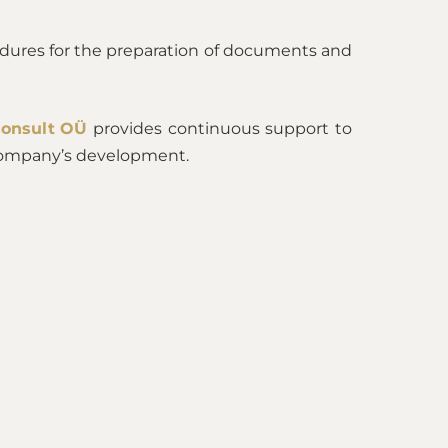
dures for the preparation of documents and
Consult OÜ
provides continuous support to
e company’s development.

...

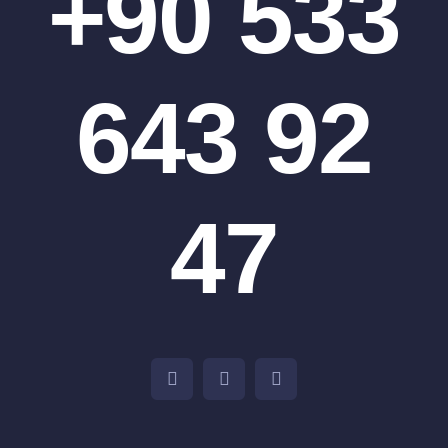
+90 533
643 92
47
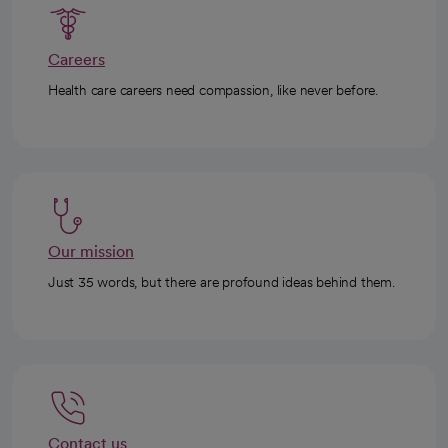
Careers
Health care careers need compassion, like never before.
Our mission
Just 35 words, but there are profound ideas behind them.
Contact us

Exercise brief
Search the listing above for the lines with "provides continuous support to" and "e company’s development.", then output those lines and all lines between them exactly.

Result
provides continuous support to
e company’s development.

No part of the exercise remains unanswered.